To address this the enum-like object should have a definition of all objects that can be used in testing:
```go
type Language string
// const( Java Language = ..., ... )
var AllLanguages = []Language{
Java,
JavaScript,
Python,
Ruby,
Go,
Rust,
}
```
Allowing testing to automatically fail when adding a new language:
```go
func TestCatalogPackages(t *testing.T) {
testTable := []struct {
// ... the set of test cases that (hopefully) covers all languages
}
// new stuff...
observedLanguages := strset.New()
for _, test := range cases {
t.Run(test.name, func (t *testing.T) {
// use inputFixturePath and assert that syft.CatalogPackages() returns the set of expected Package objects
// ...
// new stuff...
for _, actualPkg := range actual {
observedLanguages.Add(string(actualPkg.Language))
}
})
}
// new stuff...
for _, expectedLanguage := range pkg.AllLanguages {
if !observedLanguages.Contains(expectedLanguage) {
t.Errorf("failed to test language=%q", expectedLanguage)
}
}
}
```
This is a better test since it will fail when someone adds a new language but fails to write a test case that should
exercise that new language. This method is ideal for integration-level testing, where testing correctness in depth
is not needed (that is what unit tests are for) but instead testing in breadth to ensure that units are well integrated.

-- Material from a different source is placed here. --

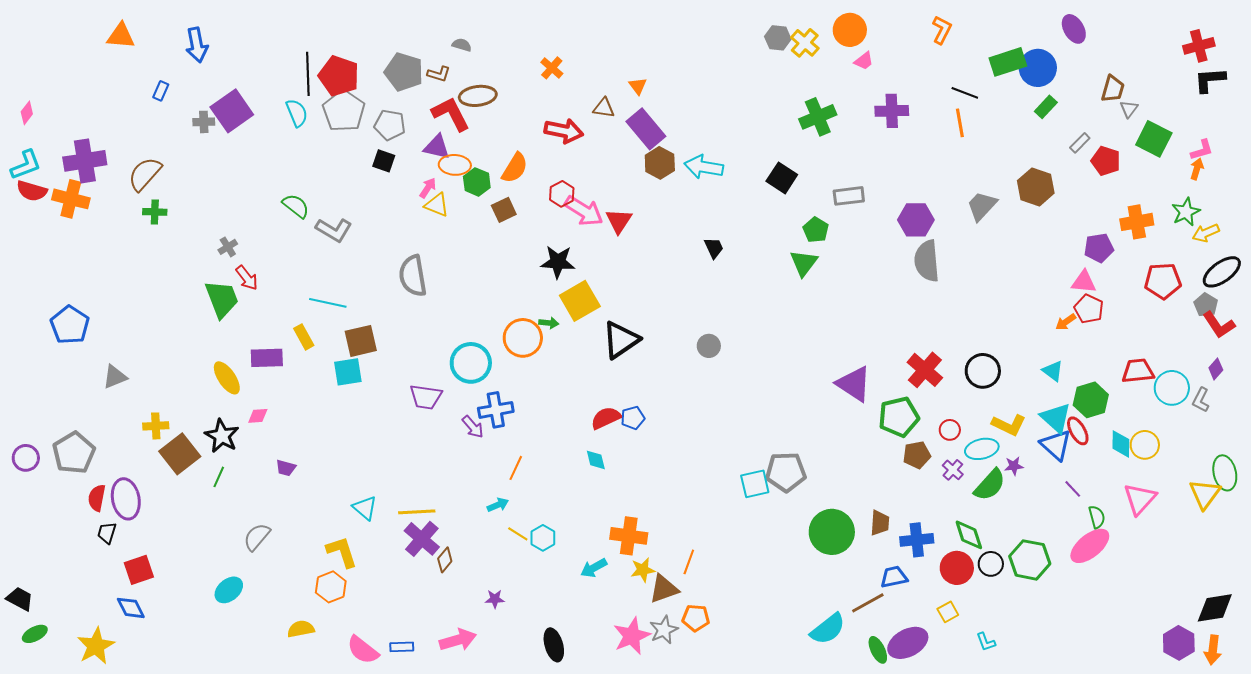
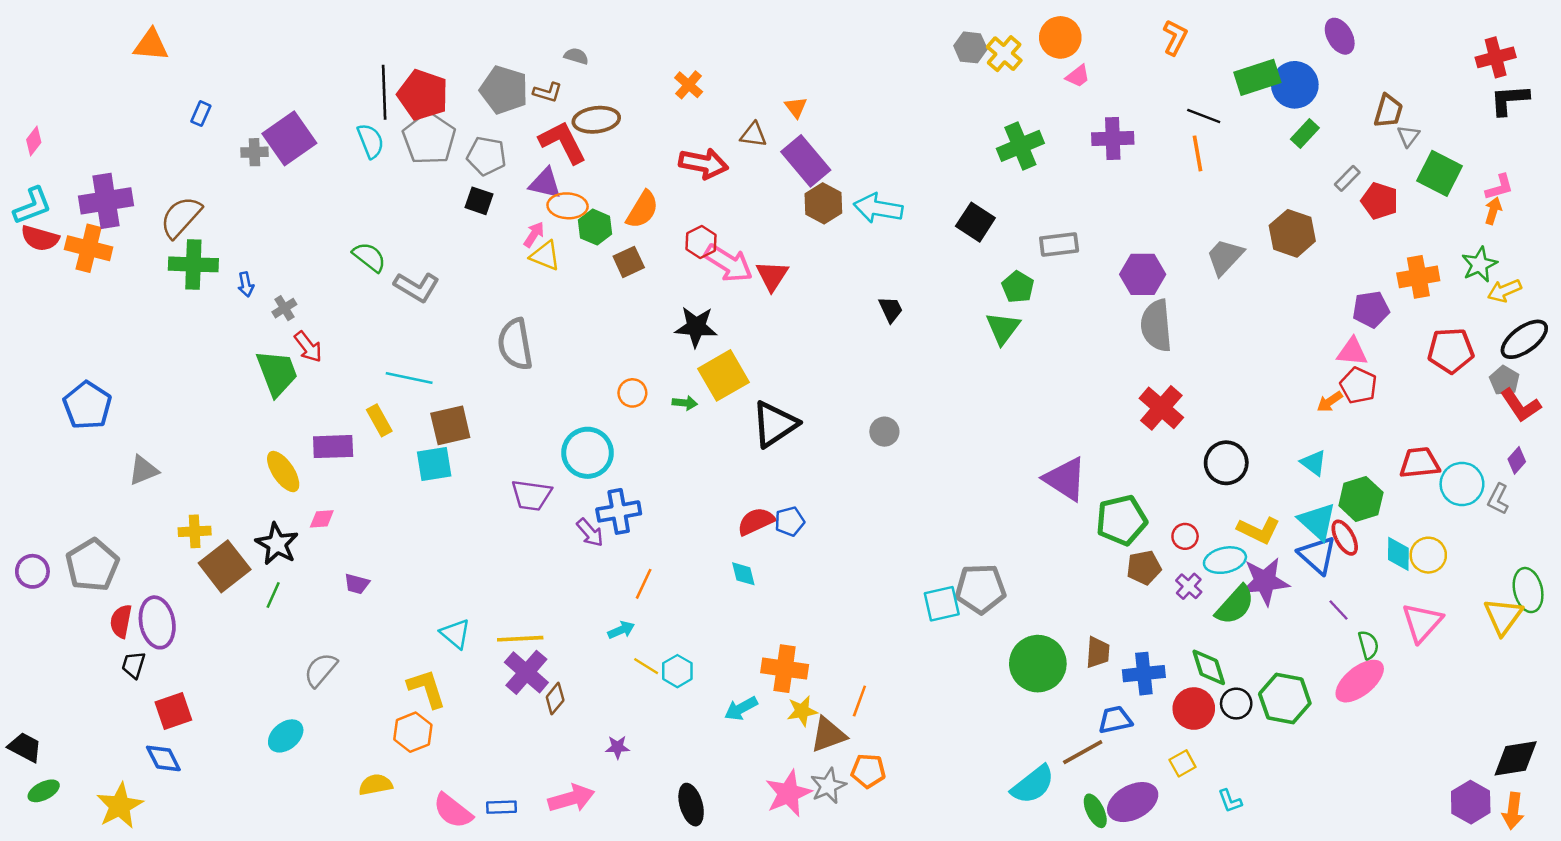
blue arrow: (197, 45) -> (246, 284), moved, size x0.6
green cross: (155, 212) -> (193, 264), size x1.6
orange circle: (523, 338) -> (632, 393), moved, size x0.6
red cross: (925, 370) -> (1161, 408), moved
purple star: (1014, 466) -> (1265, 581), size x2.0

A similar case can be made for data freshness; if the quality of the results will be diminished if the input data
is not kept up to date then a test should be written (when possible) to assert any input data is not stale.
An example of this is the static list of licenses that is stored in `internal/spdxlicense` for use by the SPDX
presenters. This list is updated and published periodically by an external group and syft can grab and update this
list by running `go generate ./...` from the root of the repo.
An integration test has been written to grabs the latest license list version externally and compares that version
with the version generated in the codebase. If they differ, the test fails, indicating to someone that there is an
action needed to update it.
**_The key takeaway is to try and write tests that fail when data assumptions change and not just when code changes.**_
### Snapshot tests
The format objects make a lot of use of "snapshot" testing, where you save the expected output bytes from a call into the
git repository and during testing make a comparison of the actual bytes from the subject under test with the golden
copy saved in the repo. The "golden" files are stored in the `test-fixtures/snapshot` directory relative to the go
package under test and should always be updated by invoking `go test` on the specific test file with a specific CLI
update flag provided.
Many of the `Format` tests make use of this approach, where the raw SBOM report is saved in the repo and the test
compares that SBOM with what is generated from the latest presenter code. For instance, at the time of this writing
the CycloneDX presenter snapshots can be updated by running:
```bash
go test ./internal/formats -update-cyclonedx
```
These flags are defined at the top of the test files that have tests that use the snapshot files.
Snapshot testing is only as good as the manual verification of the golden snapshot file saved to the repo! Be careful
and diligent when updating these files.